Monday, November 16, 2009

A Dreddful Appetite

Those of us who have at one time or another, sheepishly or otherwise, have cracked open a D&D book know of the character alignment system. Two dimensions are plotted: a good vs evil dimension and a law vs chaos dimension. Neither dimension is especially well defined, not at least to my satisfaction. Ostensibly, a lawful good character will obey the law and serve his fellow man, but what happens if you find yourself living in a land ruled by a tyrant whose idea of law is to imprison dissidents and, I dunno, raise an army of ghouls to wage war on his neighbors? The same dude who might have been all law-abiding and junk in his home country is now at odds with the law, and becomes chaotic good. The Platonist in me tells me that this arrangement is smellier than a haversack that's been sitting under Smaug's dorsal vent for well nigh on a month.
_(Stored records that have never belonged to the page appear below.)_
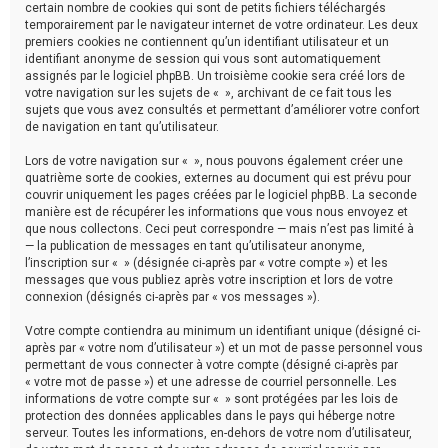
certain nombre de cookies qui sont de petits fichiers téléchargés
temporairement par le navigateur internet de votre ordinateur. Les deux
premiers cookies ne contiennent qu’un identifiant utilisateur et un
identifiant anonyme de session qui vous sont automatiquement
assignés par le logiciel phpBB. Un troisième cookie sera créé lors de
votre navigation sur les sujets de « », archivant de ce fait tous les
sujets que vous avez consultés et permettant d’améliorer votre confort
de navigation en tant qu’utilisateur.
Lors de votre navigation sur « », nous pouvons également créer une
quatrième sorte de cookies, externes au document qui est prévu pour
couvrir uniquement les pages créées par le logiciel phpBB. La seconde
manière est de récupérer les informations que vous nous envoyez et
que nous collectons. Ceci peut correspondre — mais n’est pas limité à
— la publication de messages en tant qu’utilisateur anonyme,
l’inscription sur « » (désignée ci-après par « votre compte ») et les
messages que vous publiez après votre inscription et lors de votre
connexion (désignés ci-après par « vos messages »).
Votre compte contiendra au minimum un identifiant unique (désigné ci-
après par « votre nom d’utilisateur ») et un mot de passe personnel vous
permettant de vous connecter à votre compte (désigné ci-après par
« votre mot de passe ») et une adresse de courriel personnelle. Les
informations de votre compte sur « » sont protégées par les lois de
protection des données applicables dans le pays qui héberge notre
serveur. Toutes les informations, en-dehors de votre nom d’utilisateur,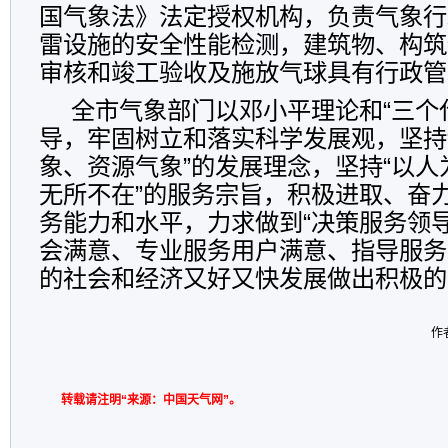
国气象法》法定授权机构，负责气象行
雷设施的安全性能检测，建筑物、构筑
审核和竣工验收及施放气球具有行政管
全市气象部门以邓小平理论和“三个
导，牢固树立和落实科学发展观，坚持
象、资源气象”的发展理念，坚持“以
无所不在”的服务宗旨，积极进取、奋
务能力和水平，力求做到“决策服务领
会满意、专业服务用户满意、指导服务
的社会和经济又好又快发展做出积极的
作者
转载请注明“来源：中国天气网”。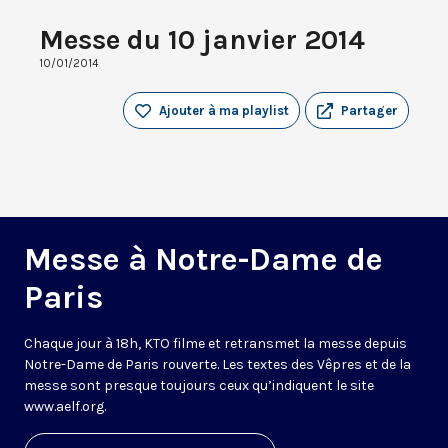
Messe du 10 janvier 2014
10/01/2014
Ajouter à ma playlist
Partager
Messe à Notre-Dame de
Paris
Chaque jour à 18h, KTO filme et retransmet la messe depuis
Notre-Dame de Paris rouverte. Les textes des Vêpres et de la
messe sont presque toujours ceux qu’indiquent le site
www.aelf.org
.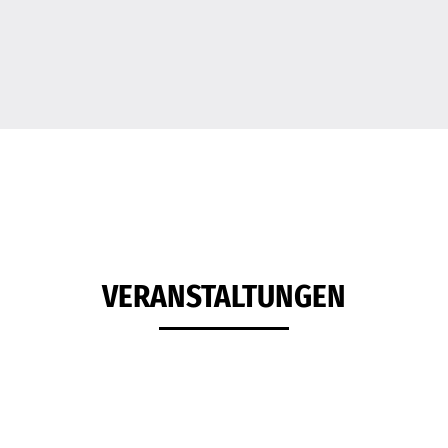
VERANSTALTUNGEN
I like to think of law as arising as that set (bundle if you will) of rights and protections that best serve the community from which they arise. A corrupt dictator no sooner makes law than a Vogon makes fine poetry (pardon the liquid universe borders). His decrees are arbitrary and serve only him. Obedience to spurious legislation is not necessarily lawful, and so say the Civil Rights Movement. However, just as the cleric of Tymora in Thay, so Martin Luther King in Alabama. The good Reverend was following natural law, divine law if you will, in that he righteously opposed the unjust rule of man. This was an inherently lawful act, even if it was illegal. MLK was LG.
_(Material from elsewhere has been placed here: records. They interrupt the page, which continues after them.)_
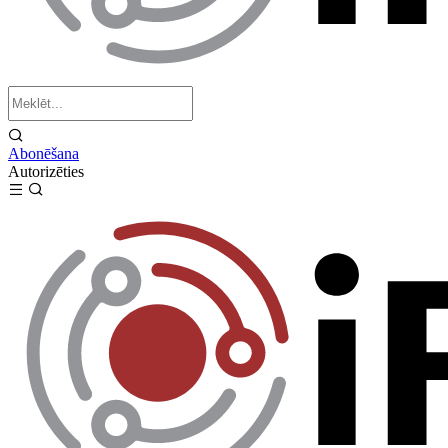
Abonēšana
Autorizēties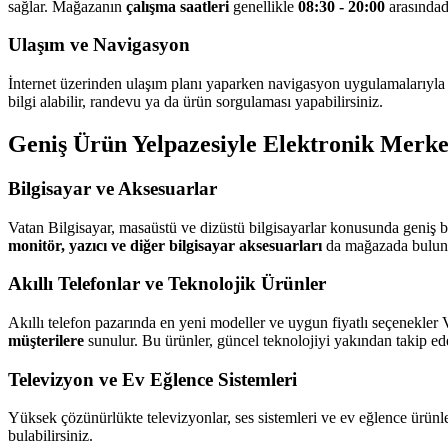
sağlar. Mağazanın
çalışma saatleri
genellikle
08:30 - 20:00
arasındadı
Ulaşım ve Navigasyon
İnternet üzerinden ulaşım planı yaparken navigasyon uygulamalarıyla 
bilgi alabilir, randevu ya da ürün sorgulaması yapabilirsiniz.
Geniş Ürün Yelpazesiyle Elektronik Merk
Bilgisayar ve Aksesuarlar
Vatan Bilgisayar, masaüstü ve dizüstü bilgisayarlar konusunda geniş bi
monitör, yazıcı ve diğer bilgisayar aksesuarları
da mağazada buluna
Akıllı Telefonlar ve Teknolojik Ürünler
Akıllı telefon pazarında en yeni modeller ve uygun fiyatlı seçenekle
müşterilere
sunulur. Bu ürünler, güncel teknolojiyi yakından takip ede
Televizyon ve Ev Eğlence Sistemleri
Yüksek çözünürlükte televizyonlar, ses sistemleri ve ev eğlence ürünle
bulabilirsiniz.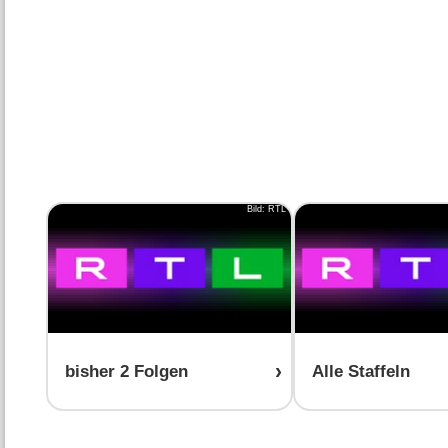
Bild: RTL
bisher 2 Folgen
Alle Staffeln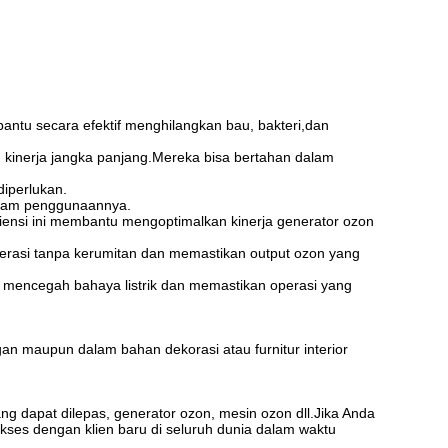
ntu secara efektif menghilangkan bau, bakteri,dan
 kinerja jangka panjang.Mereka bisa bertahan dalam
iperlukan.
 dalam penggunaannya.
siensi ini membantu mengoptimalkan kinerja generator ozon
erasi tanpa kerumitan dan memastikan output ozon yang
uk mencegah bahaya listrik dan memastikan operasi yang
gan maupun dalam bahan dekorasi atau furnitur interior
ng dapat dilepas, generator ozon, mesin ozon dll.Jika Anda
ses dengan klien baru di seluruh dunia dalam waktu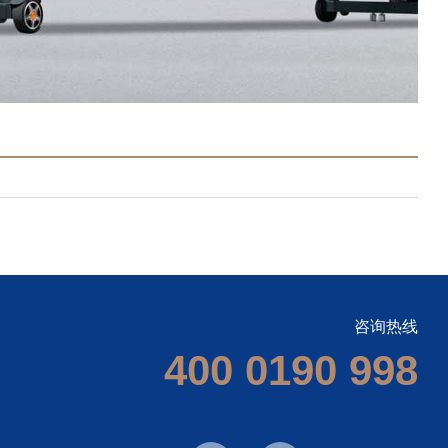
咨询热线
400 0190 998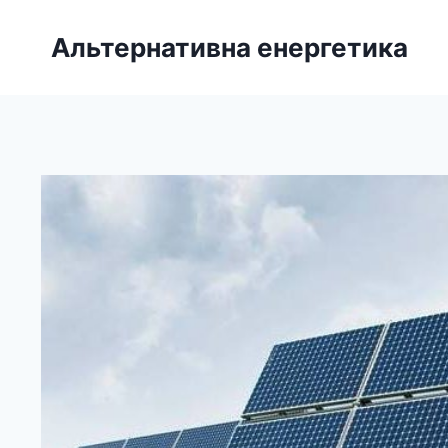
Перейти
до
Альтернативна енергетика
вмісту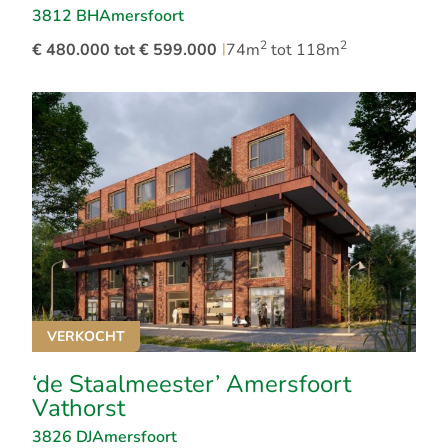
3812 BH
Amersfoort
2
2
€ 480.000 tot € 599.000
|
74m
tot 118m
VERKOCHT
‘de Staalmeester’ Amersfoort
Vathorst
3826 DJ
Amersfoort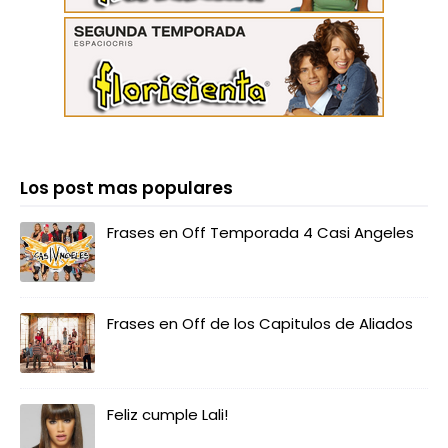
Los post mas populares
Frases en Off Temporada 4 Casi Angeles
Frases en Off de los Capitulos de Aliados
Feliz cumple Lali!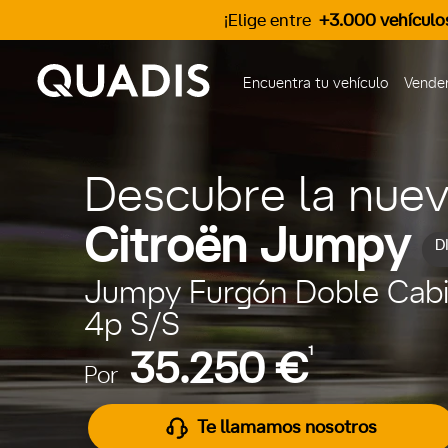
¡Elige entre
+3.000 vehículo
Encuentra tu vehículo
Vender
Descubre la nue
Citroën Jumpy
D
Jumpy Furgón Doble Cabina
4p S/S
1
35.250 €
Por
Te llamamos nosotros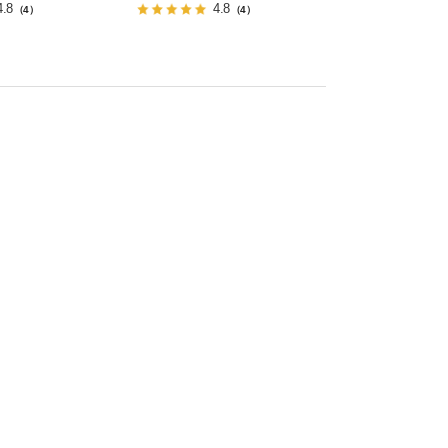
4.8
4.8
（4）
（4）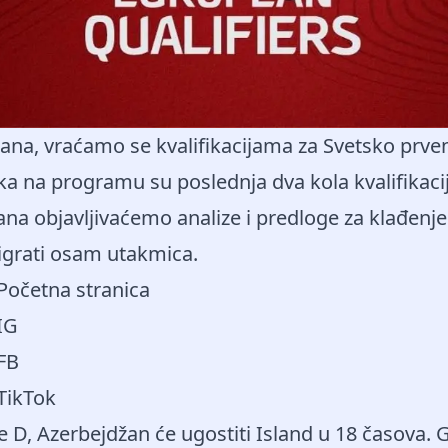
ana, vraćamo se kvalifikacijama za Svetsko prve
ka na programu su poslednja dva kola kvalifikac
ana objavljivaćemo analize i predloge za klađenje 
igrati osam utakmica.
 Početna stranica
IG
 FB
 TikTok
 D, Azerbejdžan će ugostiti Island u 18 časova. 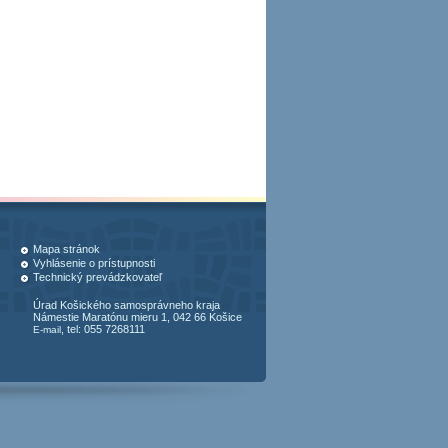
Mapa stránok
Vyhlásenie o prístupnosti
Technický prevádzkovateľ
Úrad Košického samosprávneho kraja
Námestie Maratónu mieru 1, 042 66 Košice
, tel: 055 7268111
E-mail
Chaotic Good is arbitrary do-goodiness. You find this sort engaged in humanistic radicalism and optimistic social engineering. It's chaotic for the very reason that it's untested, whimsical social engineering. Anti-goblin discrimination legislation might be fine and dandy for homo-gobloid relations in the marble chambers of Waterdeep, but without the Hayekian emergent order, history has shown again and again how nature points out the folly of men.

Godzilla.

On the evil side, LE is tough to categorize. Traditionally, and according to Bryan Caplan's comment on my facebook page, LE types cherish obeying the letter of the law, especially if it means getting to smash a few faces in. These are the guys responsible for holocausts, purges, and the worst sort of organized violence that the imagination has to offer. Okay, I can buy that, but on the condition that "lawful" in this sense means "predictable", as if the cruelty and violence runs consonant with the emergent order of that particular society. In a world populated by multiple sentient races, it's utterly conceivable that one race will be completely inimical to another. Indeed, one can well imagine orcish bedtime stories where mama snoutface tells her wee little porker to go to sleep or the vicious dwarves will come and eat him in his sleep. Evil is relative, see? It then becomes a matter of identifying predictable vs unpredictable behavior. If I'm in a country with a known predilection for slaughtering those of my particular race, I can consider the inhabitants of that land to be lawful, so long as that sort of behavior results in some sort of evolutionary advantage for that race. Elves (some of them anyway) can be considered lawful in this sense because they rarely skip an opportunity to dispatch members of the so-called evil races without so much as a how-do-you-do.

I still haven't made up my mind about the conditionality of goodness. The right kind of political assassination can be considered a good act, though again, the view changes whether you're near or far, and an outsider or an insider.

Maybe there are other dimensions along which we could expand the character alignment space. Perhaps we could have attributes that illustrate political beliefs as well as beliefs about the size and scope of government, or about interracial tolerance.

Then again, it's just a game. I'm almost positive I'm fretting over nothing.